The newest issue of The Kenyon Review features exciting new work from T.C. Boyle, Victoria Chang, Patrick Rosal, and Ross White. This issue also spotlights Jessie Cato’s Nonfiction Contest-winning essay, an Invisible Cities folio, and book reviews from Claire Oleson and Daniel Spielberger.
“Caduceus” by Perry Lopez, appears in the July/Aug 2021 issue of the Kenyon Review.
For your first night, I think you did very good.
What else can you say to a man who’s soaked in blood? The narrator of Perry Lopez’s savage story “Caduceus” is a new EMT, working the overnight shift as an apprentice ferryman of souls in a city where the local news broadcasts pandemic statistics and tear gas fills the streets. His first call is what the experienced EMTs call an FTF (failure to fly), so he starts his shift “bloody and dumb as a newborn.” The night goes downhill from there. Every tragedy this city can produce is part of the new guy’s learning curve, and the only way to learn is by doing. Read the rest of Why We Chose It.

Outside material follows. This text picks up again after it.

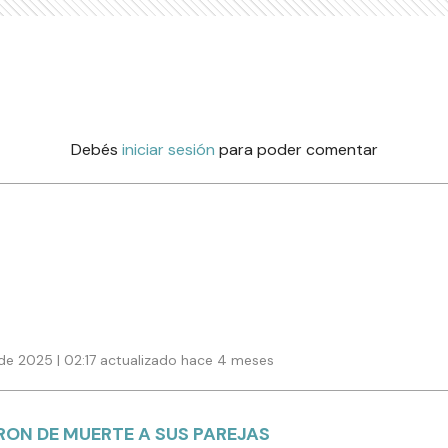
Debés
iniciar sesión
para poder comentar
de 2025 | 02:17 actualizado hace 4 meses
ON DE MUERTE A SUS PAREJAS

Rosse Event Series: Last Chance to Join!
There’s still time—but just a few days!—to register for the Rosse Event Series, our online program of readings and panels on literature and the craft of writing. The second week of the series opens on Sunday, July 11, with a keynote conversation between Heid E. Erdrich and Louise Erdrich (winner of the 2021 Pulitzer Prize in Fiction for The Night Watchman). Registration gives you access to all twenty-two Rosse Series events, including those that took place (and were recorded) from June 20 to 26. The last day to register is Saturday, July 10. Learn more here.
Subscribe and Save
KR is celebrating summer by offering a sweet discount on the price of a subscription. Through the end of July, you can save 20 percent on subscriptions of one, two, three, or four years. That’s a lot of imagination, insight, and inspiration at a more affordable price. Take advantage of this offer now by using the discount code SUMMER21 in our online store.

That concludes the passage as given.